SafeRoomAI – Real-Time Anomaly Detection Platform
Hybrid computer vision pipeline (YOLO + Autoencoder) with reproducible MLOps (DVC + MLflow) and fault‑tolerant streaming.
Problem
Security operations required *stream-level* anomaly detection with resilience to network instability. Traditional single‑model approaches struggled with novel events and produced brittle alerting when feeds dropped.
Solution Overview
- Hybrid inference: supervised object/event detection (YOLO) + unsupervised reconstruction error (Autoencoder).
- Streaming orchestrator controlling decode → preprocess → dual-path scoring → aggregation.
- Fallback mechanism: switch to cached local video segment or circular buffer when RTSP unavailable.
- Reproducible, versioned pipeline (code, data, model artifacts).
Architecture Highlights
- Modular Stages: Capture, Frame Queue, Detection, Anomaly Scoring, Aggregation, Output Bus.
- Asynchronous Queues: Micro-batching frames to keep GPU saturated while bounding latency.
- Inference Modes: Primary YOLO events; fallback anomaly score gating reduces false positives.
- Packaging: BentoML service exporting REST + JSON schema for detection & anomaly endpoints.
- Interfaces: FastAPI edge wrapper adds routing, auth stub & health probes.
Reproducibility & Experimentation
- DVC tracks datasets, augmentation configs, and model checkpoints (hash-pinned lineage).
- MLflow logs parameters, metrics, artifacts, env fingerprint; run IDs embedded in service metadata.
- Deterministic builds: lockfiles + Docker layering; build args capture model/runtime versions.
Security & Quality
- Container principle of least privilege (non-root user, minimal base image).

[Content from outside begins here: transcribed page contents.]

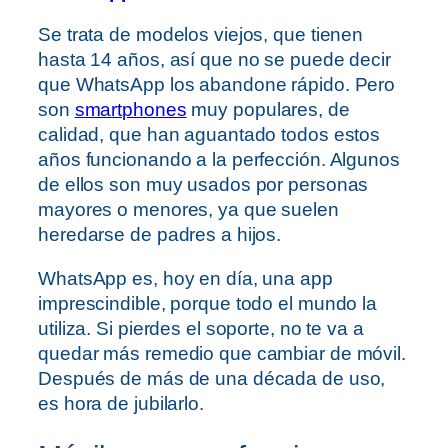
Se trata de modelos viejos, que tienen
hasta 14 años, así que no se puede decir
que WhatsApp los abandone rápido. Pero
son
smartphones
muy populares, de
calidad, que han aguantado todos estos
años funcionando a la perfección. Algunos
de ellos son muy usados por personas
mayores o menores, ya que suelen
heredarse de padres a hijos.
WhatsApp es, hoy en día, una app
imprescindible, porque todo el mundo la
utiliza. Si pierdes el soporte, no te va a
quedar más remedio que cambiar de móvil.
Después de más de una década de uso,
es hora de jubilarlo.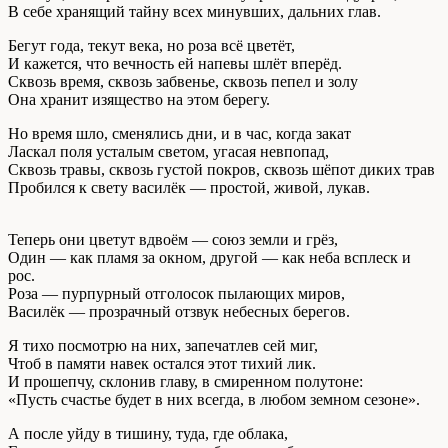
В себе хранящий тайну всех минувших, дальних глав.
Бегут года, текут века, но роза всё цветёт,
И кажется, что вечность ей напевы шлёт вперёд.
Сквозь время, сквозь забвенье, сквозь пепел и золу
Она хранит изящество на этом берегу.
Но время шло, сменялись дни, и в час, когда закат
Ласкал поля усталым светом, угасая невпопад,
Сквозь травы, сквозь густой покров, сквозь шёпот диких трав
Пробился к свету василёк — простой, живой, лукав.
Теперь они цветут вдвоём — союз земли и грёз,
Один — как пламя за окном, другой — как неба всплеск и
рос.
Роза — пурпурный отголосок пылающих миров,
Василёк — прозрачный отзвук небесных берегов.
Я тихо посмотрю на них, запечатлев сей миг,
Чтоб в памяти навек остался этот тихий лик.
И прошепчу, склонив главу, в смиренном полутоне:
«Пусть счастье будет в них всегда, в любом земном сезоне».
А после уйду в тишину, туда, где облака,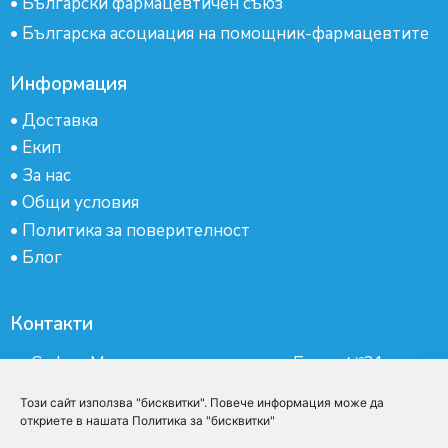
•
Български фармацевтичен съюз
•
Българска асоциация на помощник-фармацевтите
Информация
•
Доставка
•
Екип
•
За нас
•
Общи условия
•
Политика за поверителност
•
Блог
Контакти
гр.София, Манастирски ливади, ж.к.Бокар №21-
партер
Този сайт използва "бисквитки". Повече информация може да
Имейл:
apteka@emed.bg
откриете в нашата Политика за "бисквитки"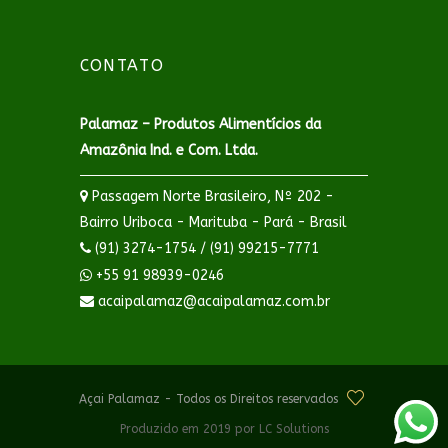
CONTATO
Palamaz – Produtos Alimentícios da
Amazônia Ind. e Com. Ltda.
Passagem Norte Brasileiro, Nº 202 -
Bairro Uriboca - Marituba - Pará - Brasil
(91) 3274-1754 / (91) 99215-7771
+55 91 98939-0246
acaipalamaz@acaipalamaz.com.br
Açai Palamaz - Todos os Direitos reservados
Produzido em 2019 por LC Solutions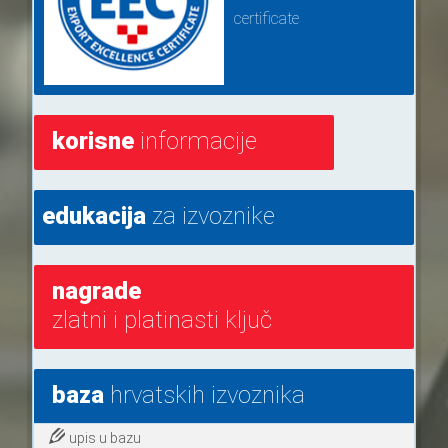
certificate
korisne
informacije
edukacija
za izvoznike
nagrade
zlatni i platinasti ključ
baza
hrvatskih izvoznika
upis u bazu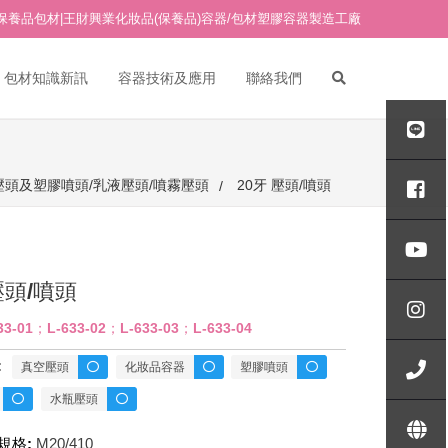
保養品包材|王財興業化妝品(保養品)容器/包材塑膠容器製造工廠
包材知識新訊
容器技術及應用
聯絡我們
PETG吹瓶/PETG塑膠吹瓶
PETG面霜瓶/PETG塑膠面霜
AB真空瓶專區
壓頭及塑膠噴頭/乳液壓頭/噴霧壓頭
20牙 壓頭/噴頭
瓶
ABG真空瓶專區
其他材質塑膠面霜瓶
玻璃水瓶
AP真空瓶專區
玻璃面霜瓶
18牙點滴(點滴管)
壓頭/噴頭
API真空瓶專區
18牙 壓頭/噴頭
33-01；L-633-02；L-633-03；L-633-04
APL真空瓶專區
壓克力水瓶/真空瓶-H專區
20牙 壓頭/噴頭
:
真空壓頭
化妝品容器
塑膠噴頭
APS真空瓶專區
壓克力水瓶/真空瓶-ID專區
24牙 壓頭/噴頭
壓克力面霜瓶 A/B/C專區
水瓶壓頭
壓克力水瓶/真空瓶-IO專區
壓克力面霜瓶 AE/BE/CE專區
規格:
M20/410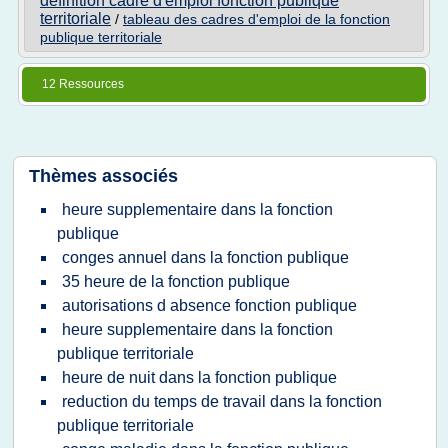
definition cadre d'emploi fonction publique
territoriale
/
tableau des cadres d'emploi de la fonction
publique territoriale
12 Ressources
Thèmes associés
heure supplementaire dans la fonction
publique
conges annuel dans la fonction publique
35 heure de la fonction publique
autorisations d absence fonction publique
heure supplementaire dans la fonction
publique territoriale
heure de nuit dans la fonction publique
reduction du temps de travail dans la fonction
publique territoriale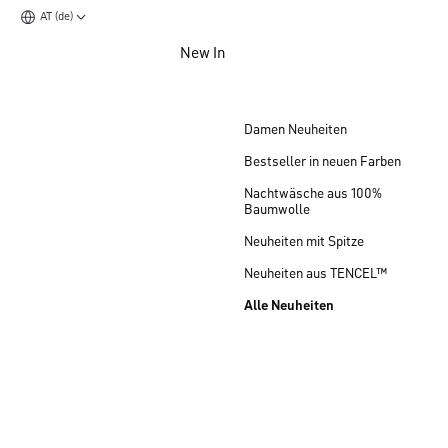
AT (de)
Zum Hauptinhalt springen
New In
Zum Footer springen
Damen Neuheiten
Bestseller in neuen Farben
Nachtwäsche aus 100%
Baumwolle
Neuheiten mit Spitze
Neuheiten aus TENCEL™
Alle Neuheiten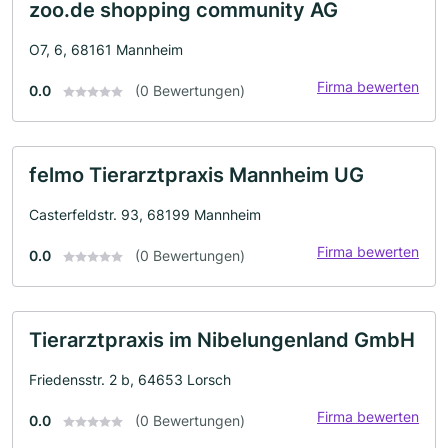
zoo.de shopping community AG
O7, 6, 68161 Mannheim
Firma bewerten
0.0
(0 Bewertungen)
felmo Tierarztpraxis Mannheim UG
Casterfeldstr. 93, 68199 Mannheim
Firma bewerten
0.0
(0 Bewertungen)
Tierarztpraxis im Nibelungenland GmbH
Friedensstr. 2 b, 64653 Lorsch
Firma bewerten
0.0
(0 Bewertungen)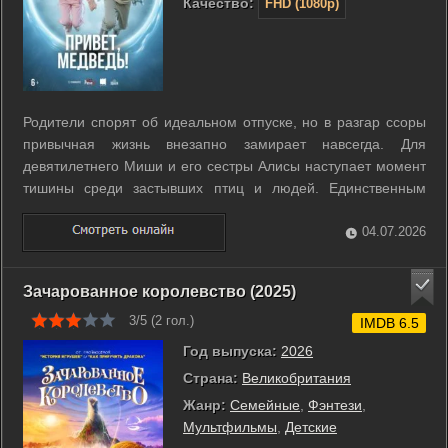
Качество:
FHD (1080p)
Родители спорят об идеальном отпуске, но в разгар ссоры
привычная жизнь внезапно замирает навсегда. Для
девятилетнего Миши и его сестры Алисы наступает момент
тишины среди застывших птиц и людей. Единственным
выходом становится загадочная игра в телефоне. Чтобы
вернуть мир в движение, дети должны отправиться в
04.07.2026
настоящее путешествие по всей стране. ...
Зачарованное королевство (2025)
3/5 (
2
гол.)
IMDB 6.5
Год выпуска:
2026
Страна:
Великобритания
Жанр:
Семейные
,
Фэнтези
,
Мультфильмы
,
Детские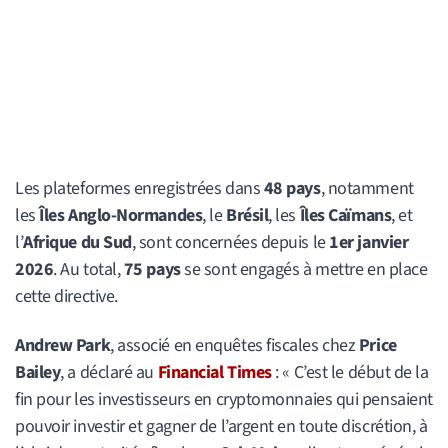
Les plateformes enregistrées dans
48 pays
, notamment
les
Îles Anglo-Normandes
, le
Brésil
, les
Îles Caïmans
, et
l’
Afrique du Sud
, sont concernées depuis le
1er janvier
2026
. Au total,
75 pays
se sont engagés à mettre en place
cette directive.
Andrew Park
, associé en enquêtes fiscales chez
Price
Bailey
, a déclaré au
Financial Times
: « C’est le début de la
fin pour les investisseurs en cryptomonnaies qui pensaient
pouvoir investir et gagner de l’argent en toute discrétion, à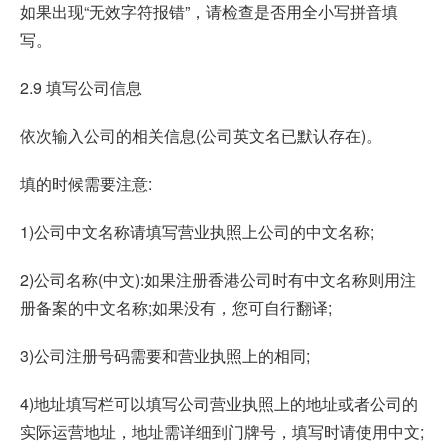
如果出现“无效字符报错”，请检查是否用全小写拼音填
写。
2.9 填写公司信息
依次输入公司的相关信息(公司英文名已默认存在)。
填的时候需要注意:
1)公司中文名称请填写营业执照上公司的中文名称;
2)公司名称(中文):如果注册香港公司时有中文名称则用注
册备案的中文名称;如果没有，您可自行翻译;
3)公司注册号码需要和营业执照上的相同;
4)地址填写栏可以填写公司营业执照上的地址或者公司的
实际运营地址，地址需详细到门牌号，填写时请使用中文;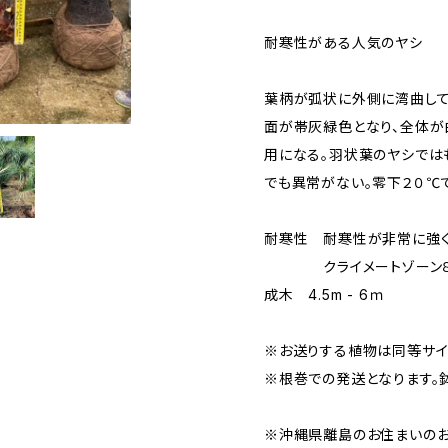
耐寒性がある人気のヤシ
葉柄が弧状に外側に湾曲して
面が帯灰緑色となり、全体が
用になる。羽状葉のヤシでは
でも異常がない。零下２０℃
耐寒性 耐寒性が非常に強く
クライメートゾーン８ｂ
成木 4.5m - 6ｍ
※お送りする植物は同等サイ
※根巻での発送となります。
※沖縄県離島のお住まいの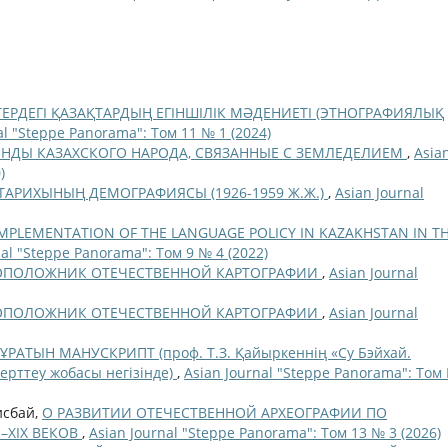
РДЕГІ ҚАЗАҚТАРДЫҢ ЕГІНШІЛІК МӘДЕНИЕТІ (ЭТНОГРАФИЯЛЫҚ
al "Steppe Panorama": Том 11 № 1 (2024)
ЕНДЫ КАЗАХСКОГО НАРОДА, СВЯЗАННЫЕ С ЗЕМЛЕДЕЛИЕМ
,
Asia
)
 ТАРИХЫНЫҢ ДЕМОГРАФИЯСЫ (1926-1959 Ж.Ж.)
,
Asian Journal
IMPLEMENTATION OF THE LANGUAGE POLICY IN KAZAKHSTAN IN T
nal "Steppe Panorama": Том 9 № 4 (2022)
ВОПОЛОЖНИК ОТЕЧЕСТВЕННОЙ КАРТОГРАФИИ
,
Asian Journal
ВОПОЛОЖНИК ОТЕЧЕСТВЕННОЙ КАРТОГРАФИИ
,
Asian Journal
АТЫН МАНУСКРИПТ (проф. Т.З. Қайыркеннің «Су Бэйхай.
рттеу жобасы негізінде)
,
Asian Journal "Steppe Panorama": Том
исбай,
О РАЗВИТИИ ОТЕЧЕСТВЕННОЙ АРХЕОГРАФИИ ПО
–XIX ВЕКОВ
,
Asian Journal "Steppe Panorama": Том 13 № 3 (2026)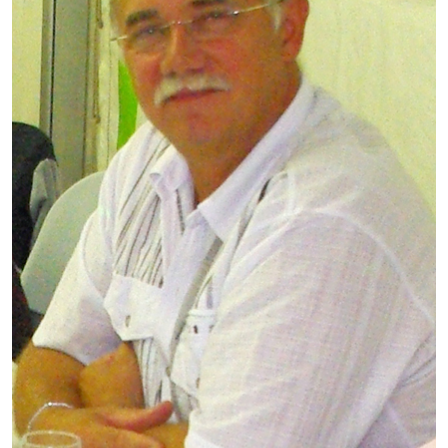
Démarches administratives
Projets et travaux en cours
Fêtes et manifestations
Numéros d'urgence
Terrains et maisons à vendre
VOTRE MAIRIE
Elus et agents
L'équipe municipale
Le personnel municipal
Les moyens financiers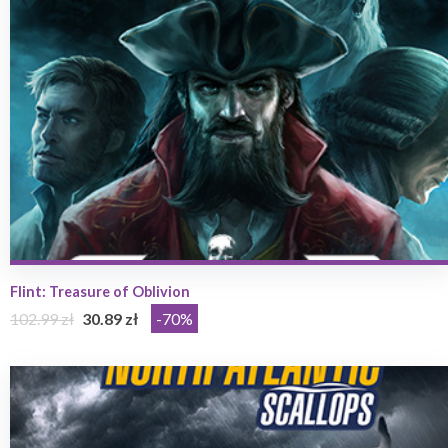
Flint: Treasure of Oblivion
102.99 zł
30.89 zł
-70%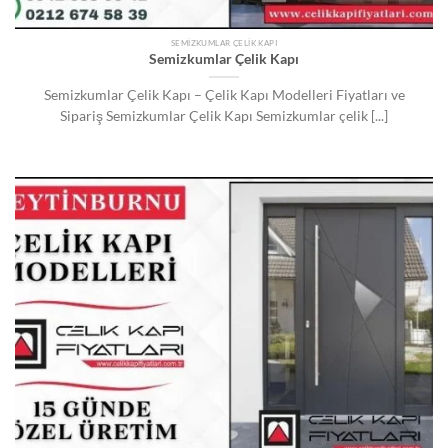
SEMIZKUMLAR ÇELIK KAPI
Semizkumlar Çelik Kapı
Semizkumlar Çelik Kapı – Çelik Kapı Modelleri Fiyatları ve
Sipariş Semizkumlar Çelik Kapı Semizkumlar çelik [...]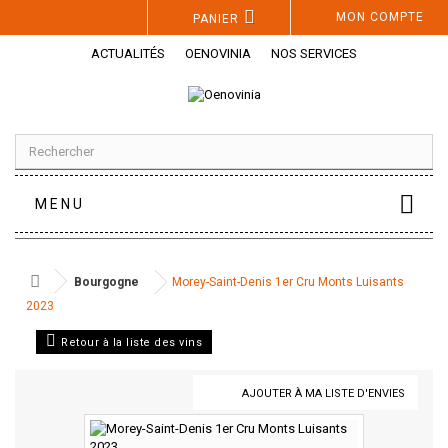
Panneau de gestion des cookies
MON COMPTE
PANIER
ACTUALITÉS
OENOVINIA
NOS SERVICES
MENU
Bourgogne
Morey-Saint-Denis 1er Cru Monts Luisants
2023
Retour à la liste des vins
AJOUTER À MA LISTE D'ENVIES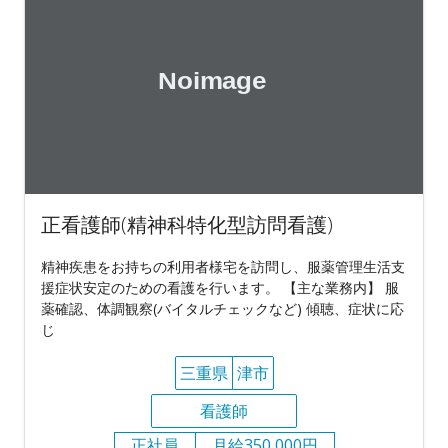
正看護師(精神科特化型訪問看護)
精神疾患をお持ちの利用者様宅を訪問し、服薬管理生活支
援症状安定のための看護を行います。 【主な業務内】 服
薬確認、体調観察(バイタルチェックなど) 傾聴、症状に応
じ
三重県
津市
看護師
正社員
月給350,000円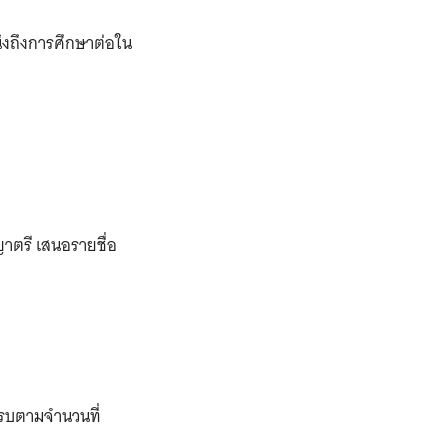
นึงถึงการศึกษาต่อใน
าตรี เสนอรายชื่อ
าครบตามจำนวนที่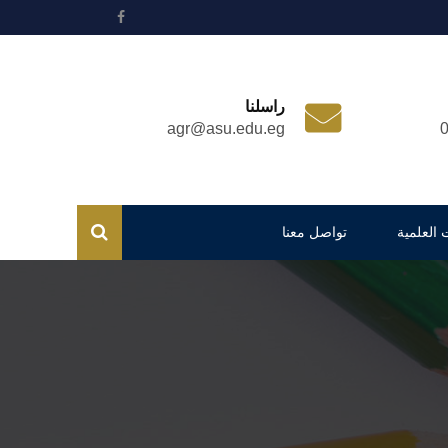
راسلنا
agr@asu.edu.eg
 العلمية
تواصل معنا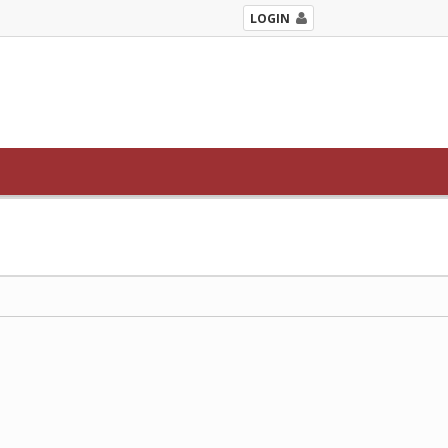
LOGIN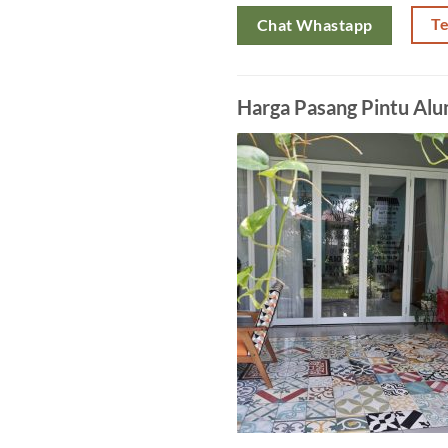
T
Chat Whastapp
Harga Pasang Pintu Al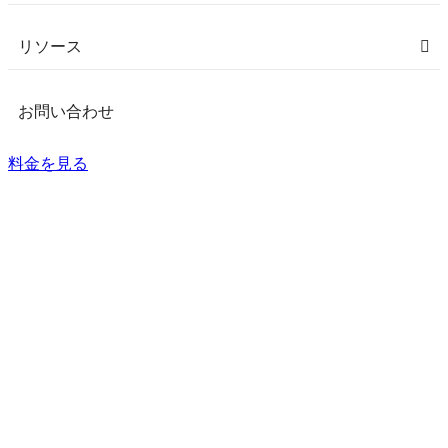
リソース
お問い合わせ
料金を見る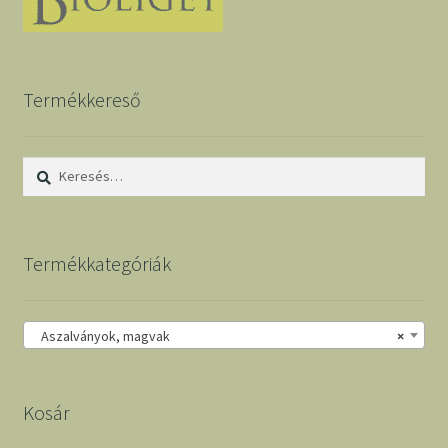
Termékkereső
Keresés:
Termékkategóriák
Aszalványok, magvak
×
Kosár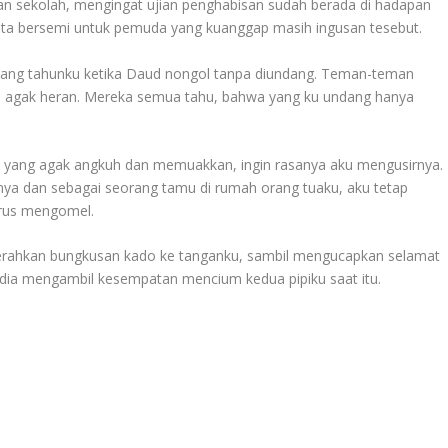
an sekolah, mengingat ujian penghabisan sudah berada di hadapan
 cinta bersemi untuk pemuda yang kuanggap masih ingusan tesebut.
lang tahunku ketika Daud nongol tanpa diundang. Teman-teman
in, agak heran. Mereka semua tahu, bahwa yang ku undang hanya
 yang agak angkuh dan memuakkan, ingin rasanya aku mengusirnya.
ya dan sebagai seorang tamu di rumah orang tuaku, aku tetap
erus mengomel.
erahkan bungkusan kado ke tanganku, sambil mengucapkan selamat
ka dia mengambil kesempatan mencium kedua pipiku saat itu.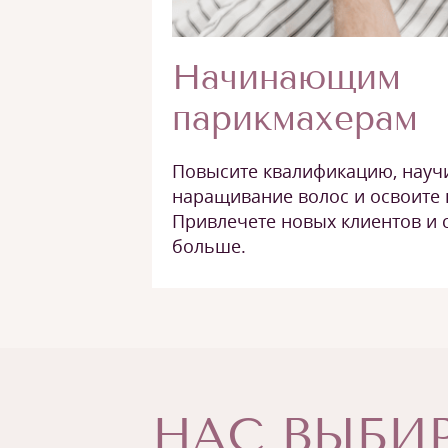
Начинающим
парикмахерам
Повысите квалификацию, науч
наращивание волос и освоите 
Привлечете новых клиентов и 
больше.
НАС ВЫБИР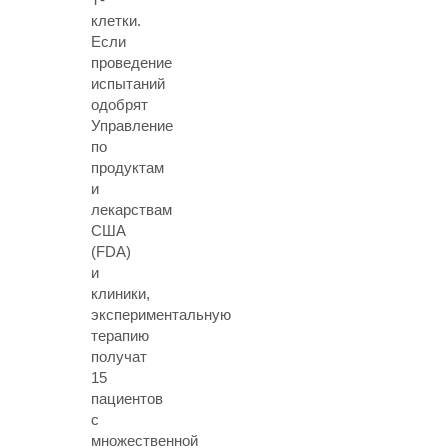
клетки.
Если
проведение
испытаний
одобрят
Управление
по
продуктам
и
лекарствам
США
(FDA)
и
клиники,
экспериментальную
терапию
получат
15
пациентов
с
множественной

- Structured logging (JSON) for ingestion anomalies & inference latency.
- Pluggable auth gateway placeholder (JWT / API key) for future RBAC.
- Static analysis / lint gates (Ruff, mypy optional) in CI (planned integration).
Performance & Optimization
- Quantization & selective layer fusion to reduce inference time.
- Frame skip heuristics based on motion / event density thresholds.
- Parallel decode (ffmpeg) pipelined with GPU inference to hide I/O latency.
- Candidates: p95 latency target < 70ms (replace with audited number), sustained FPS scaling across N streams.
Deployment & Operations
- BentoML build → Docker multi-stage image → K8s manifest (readiness & liveness).
- Config via env & mounted model store; hot-reload friendly architecture for model swaps.
- Planned lightweight metrics exporter (Prometheus / custom JSON) for live dashboard integration.
Timeline (Condensed)
- Problem Needed real-time anomaly detection for camera streams with graceful fallback when RTSP feeds become unavailable.
- Design Dual path: YOLO for object/event semantics + Autoencoder reconstruction error for unsupervised anomaly scoring.
- Reproducibility DVC pinning data/model artifacts; MLflow run metadata & metrics ensure repeatable experiments.
- Deployment BentoML packaged service containerized; readiness & liveness probes for K8s orchestration.
- Optimization Quantization, micro-batching & frame skip heuristics targeting latency reduction (e.g., ~120ms → ~70ms p95 candidate).
Next Focus: finalize empiric latency benchmarks, introduce auto-scaling policy tuned to queue depth,
integrate alert fan‑out channel (webhook / email) and add subscription feed for near real-time anomaly notifications.